Entries taken from a collection:
▬▬▬

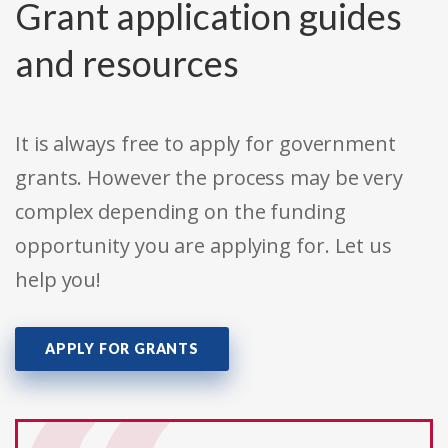
Grant application guides
and resources
It is always free to apply for government
grants. However the process may be very
complex depending on the funding
opportunity you are applying for. Let us
help you!
APPLY FOR GRANTS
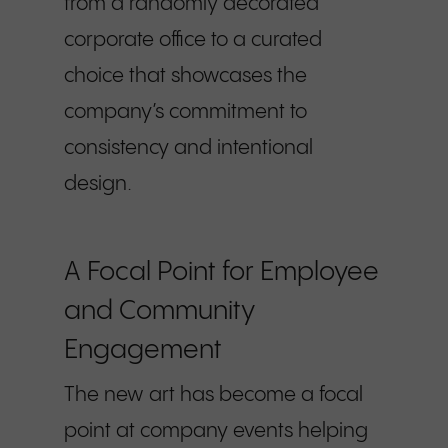
from a randomly decorated
corporate office to a curated
choice that showcases the
company’s commitment to
consistency and intentional
design.
A Focal Point for Employee
and Community
Engagement
The new art has become a focal
point at company events helping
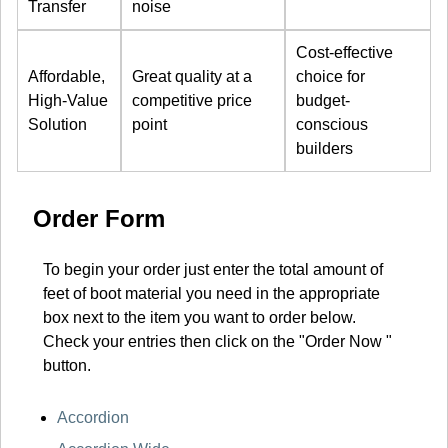
Transfer
noise
Cost-effective
Affordable,
Great quality at a
choice for
High-Value
competitive price
budget-
Solution
point
conscious
builders
Order Form
To begin your order just enter the total amount of
feet of boot material you need in the appropriate
box next to the item you want to order below.
Check your entries then click on the "Order Now "
button.
Accordion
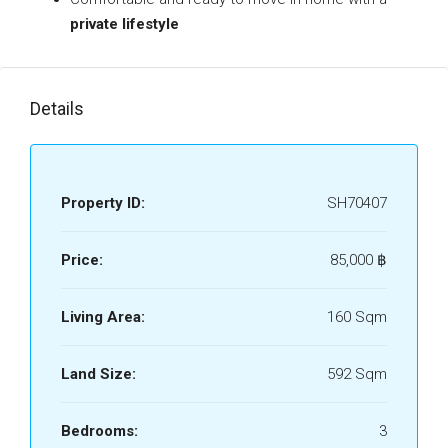
private lifestyle
Details
Property ID:
SH70407
Price:
85,000 ‎฿
Living Area:
160 Sqm
Land Size:
592 Sqm
Bedrooms:
3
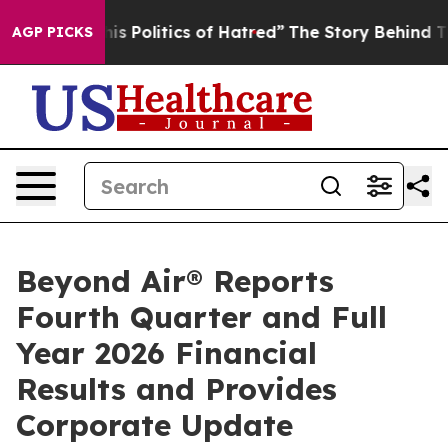
Politics of Hatred”
The Story Behind Trump’s Terrible
AGP PICKS
Beyond Air® Reports
Fourth Quarter and Full
Year 2026 Financial
Results and Provides
Corporate Update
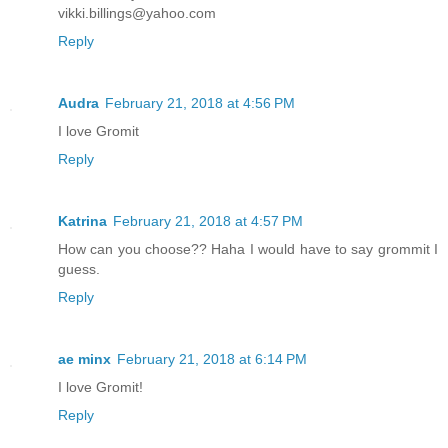
vikki.billings@yahoo.com
Reply
Audra
February 21, 2018 at 4:56 PM
I love Gromit
Reply
Katrina
February 21, 2018 at 4:57 PM
How can you choose?? Haha I would have to say grommit I
guess.
Reply
ae minx
February 21, 2018 at 6:14 PM
I love Gromit!
Reply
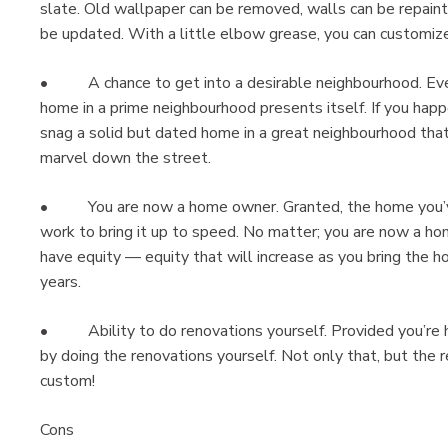
slate. Old wallpaper can be removed, walls can be repainte
be updated. With a little elbow grease, you can customiz
• A chance to get into a desirable neighbourhood. Ever
home in a prime neighbourhood presents itself. If you hap
snag a solid but dated home in a great neighbourhood that
marvel down the street.
• You are now a home owner. Granted, the home you’ve ju
work to bring it up to speed. No matter; you are now a ho
have equity — equity that will increase as you bring the 
years.
• Ability to do renovations yourself. Provided you’re ha
by doing the renovations yourself. Not only that, but the r
cust
Cons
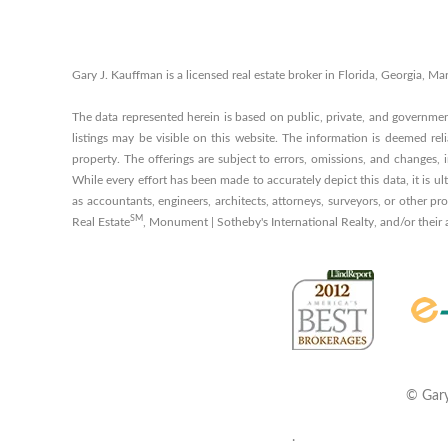
Gary J. Kauffman is a licensed real estate broker in Florida, Georgia,
The data represented herein is based on public, private, and governme
listings may be visible on this website. The information is deemed reli
property. The offerings are subject to errors, omissions, and changes,
While every effort has been made to accurately depict this data, it is ul
as accountants, engineers, architects, attorneys, surveyors, or other p
SM
Real Estate
, Monument | Sotheby's International Realty, and/or their
©
Gary
.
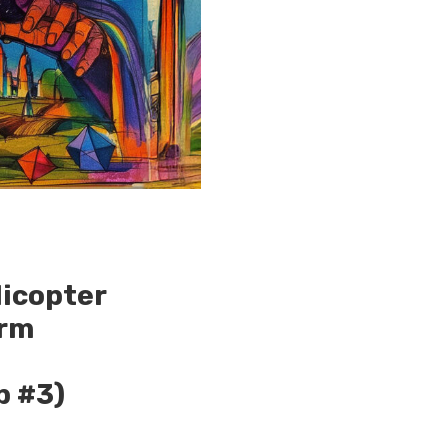
licopter
orm
p #3)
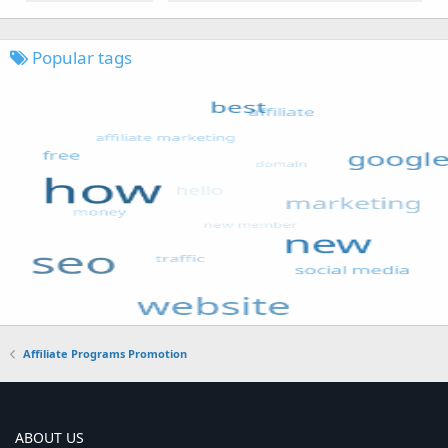
Popular tags
Affiliate Programs Promotion
ABOUT US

▬▬▬

# WORK ITEM
From the data above, copy each line that has the string "Gary".

# RESULT
Gary J. Kauffman is a licensed real estate broker in Florida, Georgia,
Gary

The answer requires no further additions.